Nous avons le droit de savoir, nous voulons un test de dépistage Covid pour toutes les catégories de personnel qui le souhaitent.

-Un masque de soins à usage unique type FFP1 coûte à l’AP-HP 3 centimes d’euros. Un masque type FFP2 coûte 15 centimes (sources syndicales). Combien coûte un dépistage-Covid ? Nous ne savons pas et nous ne compterons pas : il s’agit de sauver des vies ! Et nos vies valent plus que de l’argent !

Info : témoignage d’un médecin (pour raison de sécurité il restera anonyme ) :

« Je ne prendrais pas l'exemple de l'Allemagne. Ils minimisent le nombre de morts en disant que si tu as une autre maladie et le COVID, c'est l'autre maladie qui t'a fait mourir.

Le Japon, Singapour et surtout Hong Kong sont des exemples où la POPULATION avait des masques.

Les courbes sont parlantes. [...]

Je dirais même plutôt que le fait que la crise ait simplifié la chaîne de décision avec un vrai pouvoir aux équipes de terrain a permis une réactivité que nous ne connaissions plus depuis la loi HPST !

Et que les primes annoncées doivent aller maintenant dans les fiches de paye des soignants, car ce sont bien les équipes au front qui prennent en pleine gueule les mesures de précarisation de la fonction publique hospitalière. »

Chacun d’entre nous soignant-e-s, IADE(s), IBODE(s), IDE(s), AS, ASH, Kiné-e-s, Techniciens-e-s de Laboratoire à Jean Dausset en virologie ou autres, médecins, chirg (s), cadres, personnels administratifs, agents de nettoyage, agents de sécurité, agents des cuisines, ouvriers des services techniques, brancardiers, manips –radios, diététiciennes ... sommes confrontés à cette pandémie, et sommes pour beaucoup d’entre nous au contact du patient, y compris à Broca où la situation s’est aggravée et continue de se dégrader... Pourquoi les médias ne montrent-ils pas les camions frigorifiques garés devant nos hôpitaux ?

« La direction nous répond que nous ne pouvons-nous faire tester qu’en cas de signes apparents alors qu’à ce moment, c’est trop tard » : nous sommes en droit d’être testés !

Nous voulons connaître notre état de santé, pour nous rassurer, mais aussi informer nos proches autant que les malades qu’on soigne ou nos collègues. À notre demande auprès de nos cadres ou médecins du service, nous sommes en droit d’obtenir un test systématique.

Le discours de Macron annonce des « moyens » pour affronter cette nouvelle maladie, mais dans les faits les blouses blanches sont envoyées au front, démunies de tout.
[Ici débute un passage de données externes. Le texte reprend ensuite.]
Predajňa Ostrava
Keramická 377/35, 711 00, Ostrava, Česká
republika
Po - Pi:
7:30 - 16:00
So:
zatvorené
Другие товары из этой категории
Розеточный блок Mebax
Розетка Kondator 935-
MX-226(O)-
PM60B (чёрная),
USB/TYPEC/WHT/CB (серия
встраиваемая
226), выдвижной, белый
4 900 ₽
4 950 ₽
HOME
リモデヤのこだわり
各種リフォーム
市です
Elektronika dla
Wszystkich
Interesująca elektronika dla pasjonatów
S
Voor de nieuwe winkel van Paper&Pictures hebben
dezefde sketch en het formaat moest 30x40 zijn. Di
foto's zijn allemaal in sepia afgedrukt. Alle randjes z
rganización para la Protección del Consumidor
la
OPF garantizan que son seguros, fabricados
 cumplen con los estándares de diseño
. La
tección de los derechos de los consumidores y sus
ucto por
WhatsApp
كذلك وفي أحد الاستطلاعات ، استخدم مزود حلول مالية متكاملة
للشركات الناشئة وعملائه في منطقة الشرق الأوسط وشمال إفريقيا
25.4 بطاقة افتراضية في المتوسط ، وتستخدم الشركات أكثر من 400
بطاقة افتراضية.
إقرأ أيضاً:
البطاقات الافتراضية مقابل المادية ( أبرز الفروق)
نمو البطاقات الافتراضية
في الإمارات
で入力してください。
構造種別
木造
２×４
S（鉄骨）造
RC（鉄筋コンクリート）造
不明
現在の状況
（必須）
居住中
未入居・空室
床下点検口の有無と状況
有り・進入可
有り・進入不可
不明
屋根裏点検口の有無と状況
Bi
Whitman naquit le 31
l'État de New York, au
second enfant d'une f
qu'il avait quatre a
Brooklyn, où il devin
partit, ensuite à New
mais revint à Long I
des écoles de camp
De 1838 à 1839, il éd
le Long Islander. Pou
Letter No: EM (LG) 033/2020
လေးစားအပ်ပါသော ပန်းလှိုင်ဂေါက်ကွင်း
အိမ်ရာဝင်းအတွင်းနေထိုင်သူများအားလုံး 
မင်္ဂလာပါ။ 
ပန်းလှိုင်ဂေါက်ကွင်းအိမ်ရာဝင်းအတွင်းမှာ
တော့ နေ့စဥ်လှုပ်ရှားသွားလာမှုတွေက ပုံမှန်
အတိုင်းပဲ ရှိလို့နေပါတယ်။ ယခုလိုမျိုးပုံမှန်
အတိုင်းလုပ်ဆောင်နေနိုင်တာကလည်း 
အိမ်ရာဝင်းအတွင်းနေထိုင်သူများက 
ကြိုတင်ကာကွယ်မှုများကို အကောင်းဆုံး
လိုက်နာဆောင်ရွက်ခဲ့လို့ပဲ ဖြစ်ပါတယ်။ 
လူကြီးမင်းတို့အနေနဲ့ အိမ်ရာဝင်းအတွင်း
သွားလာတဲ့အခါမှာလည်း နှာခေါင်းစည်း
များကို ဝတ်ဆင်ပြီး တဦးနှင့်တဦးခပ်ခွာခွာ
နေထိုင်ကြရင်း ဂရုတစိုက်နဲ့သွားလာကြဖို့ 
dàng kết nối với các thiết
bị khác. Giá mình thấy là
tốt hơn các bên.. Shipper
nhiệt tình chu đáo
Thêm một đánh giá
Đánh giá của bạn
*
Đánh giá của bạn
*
Allons-nous subir le sort des «nettoyeurs» (nom donné aux sacrifiés de Tchernobyl, ceux envoyés avec un linge sur la bouche et une paire de bottes, pour pelleter les gravats vitrifiés de radioactivité)

Après avoir fermé des lits, des services, des hôpitaux, Martin Hirsch, directeur de l’AP-HP déclare au journal de France 2 : «Je supplie l’ensemble des Français d’appliquer les mesures annoncées». Après sa démolition systématique du système de santé en France, que reste-t-il à Macron et Hirsch ? La supplication.

Nous collègues, de toutes catégories et de tous services, exigeons de la direction de Cochin et Broca un dépistage systématique. Cette question doit être débattue et réglée dans un chsct-l-extraordinaire, sinon, nous irons chercher nous-mêmes notre réponse.

Notre demande est légitime :

Droit au dépistage systématique pour le personnel hospitalier qui le désire.